**Your goal:** Show the lines of the material that contain the word "Overview".

**Source material:**
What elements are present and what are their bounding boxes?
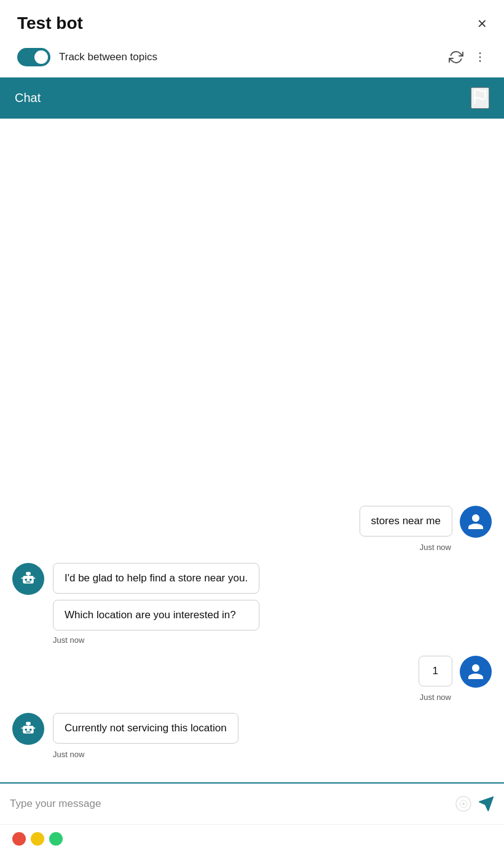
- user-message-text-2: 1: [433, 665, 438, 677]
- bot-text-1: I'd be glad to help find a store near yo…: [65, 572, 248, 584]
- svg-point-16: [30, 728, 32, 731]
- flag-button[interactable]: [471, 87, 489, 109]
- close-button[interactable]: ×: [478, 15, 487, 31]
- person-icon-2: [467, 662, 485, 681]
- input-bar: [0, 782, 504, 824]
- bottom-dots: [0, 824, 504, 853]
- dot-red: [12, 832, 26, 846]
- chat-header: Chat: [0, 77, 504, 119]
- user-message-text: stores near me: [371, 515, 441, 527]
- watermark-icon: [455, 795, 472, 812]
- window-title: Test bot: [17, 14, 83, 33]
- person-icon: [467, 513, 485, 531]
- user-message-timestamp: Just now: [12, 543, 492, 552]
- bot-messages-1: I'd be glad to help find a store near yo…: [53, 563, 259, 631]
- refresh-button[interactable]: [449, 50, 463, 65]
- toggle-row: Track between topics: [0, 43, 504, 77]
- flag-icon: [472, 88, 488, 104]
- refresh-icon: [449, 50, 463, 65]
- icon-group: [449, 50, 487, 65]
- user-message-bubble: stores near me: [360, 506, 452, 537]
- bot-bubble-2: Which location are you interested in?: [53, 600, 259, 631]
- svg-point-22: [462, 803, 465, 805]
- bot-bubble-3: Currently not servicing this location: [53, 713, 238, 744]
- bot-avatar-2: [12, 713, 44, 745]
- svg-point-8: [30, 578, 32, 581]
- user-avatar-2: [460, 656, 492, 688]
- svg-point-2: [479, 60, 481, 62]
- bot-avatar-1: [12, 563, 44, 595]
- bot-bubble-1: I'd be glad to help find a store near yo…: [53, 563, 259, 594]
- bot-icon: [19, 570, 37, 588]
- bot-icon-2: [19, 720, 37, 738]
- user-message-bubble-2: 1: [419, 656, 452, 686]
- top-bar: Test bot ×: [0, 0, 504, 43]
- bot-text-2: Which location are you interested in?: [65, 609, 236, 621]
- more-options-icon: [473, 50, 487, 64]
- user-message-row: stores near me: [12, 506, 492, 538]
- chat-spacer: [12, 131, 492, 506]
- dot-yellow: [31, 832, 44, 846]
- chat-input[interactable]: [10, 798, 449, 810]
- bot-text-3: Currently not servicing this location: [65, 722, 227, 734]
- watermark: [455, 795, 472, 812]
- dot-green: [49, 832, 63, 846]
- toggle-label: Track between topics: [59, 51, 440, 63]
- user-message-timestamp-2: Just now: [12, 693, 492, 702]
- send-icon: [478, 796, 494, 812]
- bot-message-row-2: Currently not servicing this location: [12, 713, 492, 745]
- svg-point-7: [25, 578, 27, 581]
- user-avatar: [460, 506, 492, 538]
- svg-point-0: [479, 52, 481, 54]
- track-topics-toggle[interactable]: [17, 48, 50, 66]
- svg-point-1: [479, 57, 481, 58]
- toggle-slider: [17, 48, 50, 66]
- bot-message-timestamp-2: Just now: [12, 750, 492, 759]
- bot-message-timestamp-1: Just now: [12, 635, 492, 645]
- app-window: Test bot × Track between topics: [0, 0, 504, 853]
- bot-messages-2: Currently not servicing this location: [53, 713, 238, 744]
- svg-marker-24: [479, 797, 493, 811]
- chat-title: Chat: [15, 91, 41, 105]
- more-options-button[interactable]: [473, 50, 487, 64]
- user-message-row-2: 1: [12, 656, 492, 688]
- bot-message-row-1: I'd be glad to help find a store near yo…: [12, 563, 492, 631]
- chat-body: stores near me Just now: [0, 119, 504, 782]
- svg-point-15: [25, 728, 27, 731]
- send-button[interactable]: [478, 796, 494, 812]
---
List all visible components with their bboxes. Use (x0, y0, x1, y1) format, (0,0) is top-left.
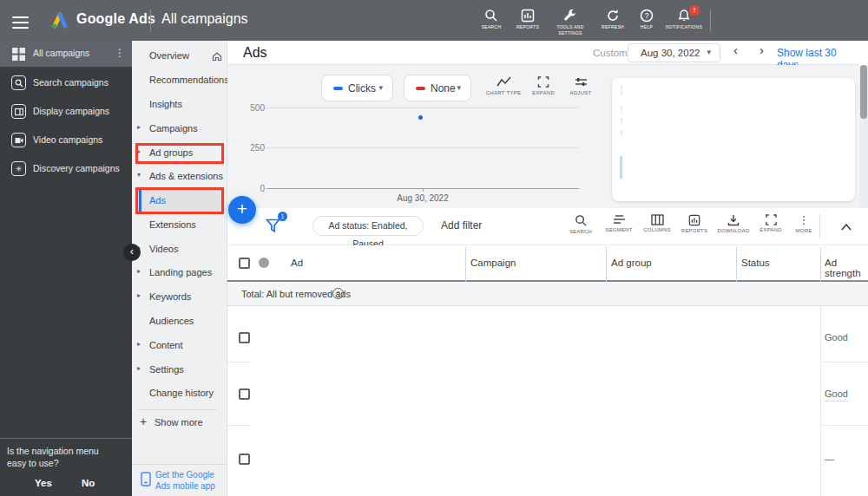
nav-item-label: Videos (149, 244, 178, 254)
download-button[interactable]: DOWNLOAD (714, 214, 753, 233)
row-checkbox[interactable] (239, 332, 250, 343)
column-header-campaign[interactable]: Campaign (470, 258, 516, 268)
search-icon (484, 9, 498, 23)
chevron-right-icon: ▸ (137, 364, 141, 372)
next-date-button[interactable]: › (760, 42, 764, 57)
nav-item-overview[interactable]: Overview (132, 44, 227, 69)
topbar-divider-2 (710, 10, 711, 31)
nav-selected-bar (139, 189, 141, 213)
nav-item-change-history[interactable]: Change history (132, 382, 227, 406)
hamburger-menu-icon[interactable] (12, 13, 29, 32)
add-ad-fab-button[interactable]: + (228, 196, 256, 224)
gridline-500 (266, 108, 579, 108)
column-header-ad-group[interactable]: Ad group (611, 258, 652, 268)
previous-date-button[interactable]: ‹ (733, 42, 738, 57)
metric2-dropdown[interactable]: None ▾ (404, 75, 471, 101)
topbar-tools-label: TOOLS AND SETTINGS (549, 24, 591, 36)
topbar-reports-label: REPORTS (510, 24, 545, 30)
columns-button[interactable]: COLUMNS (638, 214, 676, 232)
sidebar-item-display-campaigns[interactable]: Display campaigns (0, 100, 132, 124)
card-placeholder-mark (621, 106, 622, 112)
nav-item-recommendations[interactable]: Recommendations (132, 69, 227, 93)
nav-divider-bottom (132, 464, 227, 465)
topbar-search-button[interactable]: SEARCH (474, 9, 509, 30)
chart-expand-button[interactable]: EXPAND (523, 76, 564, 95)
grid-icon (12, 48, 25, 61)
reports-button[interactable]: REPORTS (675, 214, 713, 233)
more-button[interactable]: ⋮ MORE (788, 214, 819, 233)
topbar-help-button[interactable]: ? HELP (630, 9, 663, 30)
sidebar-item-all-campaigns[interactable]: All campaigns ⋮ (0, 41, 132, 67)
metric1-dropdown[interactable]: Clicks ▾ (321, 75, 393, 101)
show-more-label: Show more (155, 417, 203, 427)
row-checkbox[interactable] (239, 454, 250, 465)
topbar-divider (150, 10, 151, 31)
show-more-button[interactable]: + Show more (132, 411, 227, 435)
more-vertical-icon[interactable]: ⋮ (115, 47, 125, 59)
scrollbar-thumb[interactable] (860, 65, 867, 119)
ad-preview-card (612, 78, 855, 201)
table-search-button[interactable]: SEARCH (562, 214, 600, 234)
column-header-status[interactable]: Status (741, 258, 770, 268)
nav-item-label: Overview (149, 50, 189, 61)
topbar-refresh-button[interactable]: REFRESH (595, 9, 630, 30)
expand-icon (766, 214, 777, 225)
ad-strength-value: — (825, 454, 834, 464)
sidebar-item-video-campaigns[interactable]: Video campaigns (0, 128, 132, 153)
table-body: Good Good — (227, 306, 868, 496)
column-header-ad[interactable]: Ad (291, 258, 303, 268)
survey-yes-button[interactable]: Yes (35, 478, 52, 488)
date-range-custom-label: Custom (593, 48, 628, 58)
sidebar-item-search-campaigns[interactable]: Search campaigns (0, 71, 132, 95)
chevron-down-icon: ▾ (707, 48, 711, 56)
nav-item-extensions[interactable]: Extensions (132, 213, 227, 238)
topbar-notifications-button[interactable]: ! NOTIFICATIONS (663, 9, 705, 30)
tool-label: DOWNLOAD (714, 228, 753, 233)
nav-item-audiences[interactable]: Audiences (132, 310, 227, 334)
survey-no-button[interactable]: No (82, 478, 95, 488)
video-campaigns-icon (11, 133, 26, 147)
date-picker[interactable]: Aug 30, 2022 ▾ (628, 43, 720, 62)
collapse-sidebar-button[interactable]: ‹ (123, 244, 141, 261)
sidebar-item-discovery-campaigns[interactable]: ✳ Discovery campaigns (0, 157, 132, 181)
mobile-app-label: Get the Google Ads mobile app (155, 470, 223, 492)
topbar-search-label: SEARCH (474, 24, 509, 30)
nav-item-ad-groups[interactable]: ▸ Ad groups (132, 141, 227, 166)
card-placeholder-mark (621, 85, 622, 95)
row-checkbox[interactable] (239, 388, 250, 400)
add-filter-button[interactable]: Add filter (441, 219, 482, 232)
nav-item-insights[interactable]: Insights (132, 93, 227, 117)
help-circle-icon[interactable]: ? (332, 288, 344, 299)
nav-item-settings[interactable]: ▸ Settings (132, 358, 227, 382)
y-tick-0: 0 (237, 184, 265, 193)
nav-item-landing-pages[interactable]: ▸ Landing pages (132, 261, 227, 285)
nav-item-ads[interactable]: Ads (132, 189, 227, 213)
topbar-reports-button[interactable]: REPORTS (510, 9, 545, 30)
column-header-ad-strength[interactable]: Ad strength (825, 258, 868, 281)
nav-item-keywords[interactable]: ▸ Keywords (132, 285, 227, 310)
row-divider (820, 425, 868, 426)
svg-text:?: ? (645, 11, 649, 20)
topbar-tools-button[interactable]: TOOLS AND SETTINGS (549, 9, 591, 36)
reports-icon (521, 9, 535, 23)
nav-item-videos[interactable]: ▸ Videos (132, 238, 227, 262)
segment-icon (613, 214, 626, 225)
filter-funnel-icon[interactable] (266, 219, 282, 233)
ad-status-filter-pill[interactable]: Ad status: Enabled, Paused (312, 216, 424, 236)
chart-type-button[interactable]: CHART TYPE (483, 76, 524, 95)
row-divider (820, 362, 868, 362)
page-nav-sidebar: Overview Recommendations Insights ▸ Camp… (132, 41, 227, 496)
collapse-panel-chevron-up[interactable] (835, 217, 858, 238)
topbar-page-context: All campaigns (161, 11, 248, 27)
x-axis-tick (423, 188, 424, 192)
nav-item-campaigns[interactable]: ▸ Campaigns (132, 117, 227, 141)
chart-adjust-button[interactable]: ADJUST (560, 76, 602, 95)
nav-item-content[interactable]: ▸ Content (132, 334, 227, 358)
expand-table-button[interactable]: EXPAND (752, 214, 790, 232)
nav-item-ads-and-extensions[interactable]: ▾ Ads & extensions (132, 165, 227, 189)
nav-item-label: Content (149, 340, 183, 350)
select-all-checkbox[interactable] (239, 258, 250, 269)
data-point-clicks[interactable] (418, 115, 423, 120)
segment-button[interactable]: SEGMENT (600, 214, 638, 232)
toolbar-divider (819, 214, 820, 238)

**Solution:**
nav-item-overview[interactable]: Overview (132, 44, 227, 69)
nav-item-label: Overview (149, 50, 189, 61)
page-nav-sidebar: Overview Recommendations Insights ▸ Camp… (132, 41, 227, 496)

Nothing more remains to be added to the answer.